WHAT NEEDS TO BE DONE:
For the word "Sklepie", state how many lines below contain it. Give no other text.

INPUT DATA:

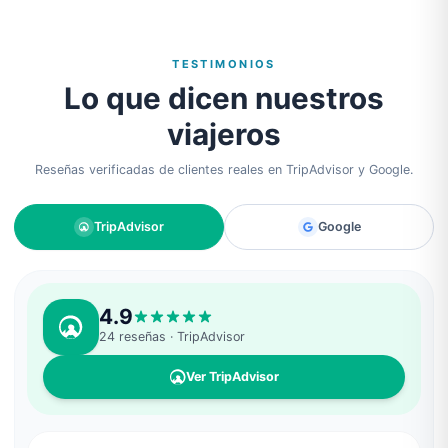
TESTIMONIOS
Lo que dicen nuestros
viajeros
Reseñas verificadas de clientes reales en TripAdvisor y Google.
TripAdvisor
Google
4.9
24
reseñas
· TripAdvisor
Ver TripAdvisor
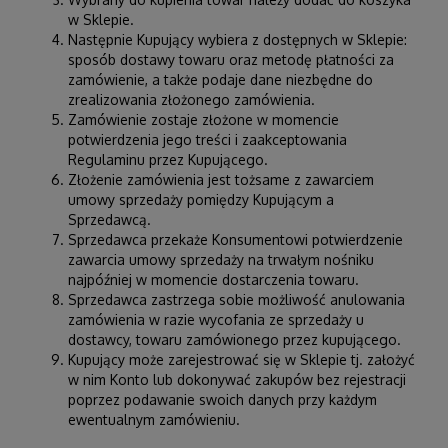
w Sklepie.
Następnie Kupujący wybiera z dostępnych w Sklepie:
sposób dostawy towaru oraz metodę płatności za
zamówienie, a także podaje dane niezbędne do
zrealizowania złożonego zamówienia.
Zamówienie zostaje złożone w momencie
potwierdzenia jego treści i zaakceptowania
Regulaminu przez Kupującego.
Złożenie zamówienia jest tożsame z zawarciem
umowy sprzedaży pomiędzy Kupującym a
Sprzedawcą.
Sprzedawca przekaże Konsumentowi potwierdzenie
zawarcia umowy sprzedaży na trwałym nośniku
najpóźniej w momencie dostarczenia towaru.
Sprzedawca zastrzega sobie możliwość anulowania
zamówienia w razie wycofania ze sprzedaży u
dostawcy, towaru zamówionego przez kupującego.
Kupujący może zarejestrować się w Sklepie tj. założyć
w nim Konto lub dokonywać zakupów bez rejestracji
poprzez podawanie swoich danych przy każdym
ewentualnym zamówieniu.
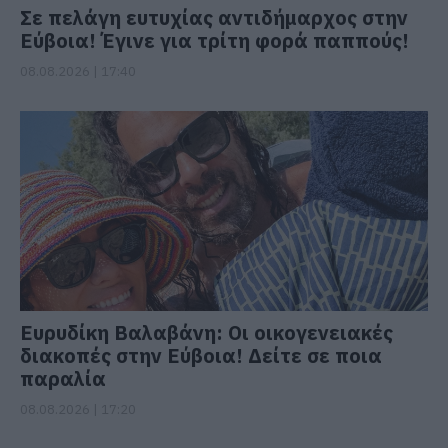
Σε πελάγη ευτυχίας αντιδήμαρχος στην
Εύβοια! Έγινε για τρίτη φορά παππούς!
08.08.2026 | 17:40
Ευρυδίκη Βαλαβάνη: Οι οικογενειακές
διακοπές στην Εύβοια! Δείτε σε ποια
παραλία
08.08.2026 | 17:20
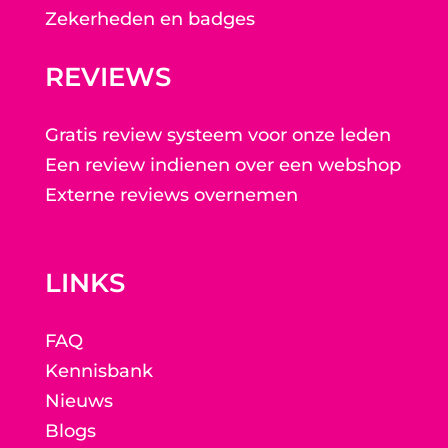
Zekerheden en badges
REVIEWS
Gratis review systeem voor onze leden
Een review indienen over een webshop
Externe reviews overnemen
LINKS
FAQ
Kennisbank
Nieuws
Blogs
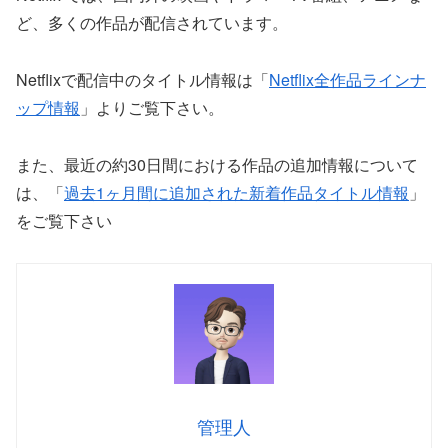
ど、多くの作品が配信されています。
Netflixで配信中のタイトル情報は「
Netflix全作品ラインナ
ップ情報
」よりご覧下さい。
また、最近の約30日間における作品の追加情報について
は、「
過去1ヶ月間に追加された新着作品タイトル情報
」
をご覧下さい
管理人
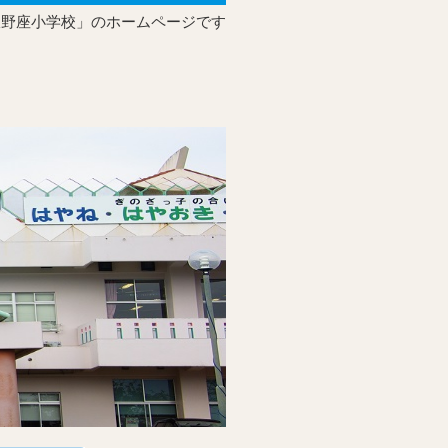
宜野座小学校」のホームページです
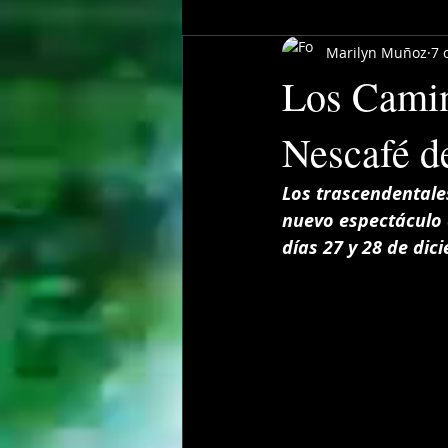
Marilyn Muñoz
7 
Los Camino
Nescafé de
Los trascendentale
nuevo espectáculo q
días 27 y 28 de dic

ANSWER AREA:
3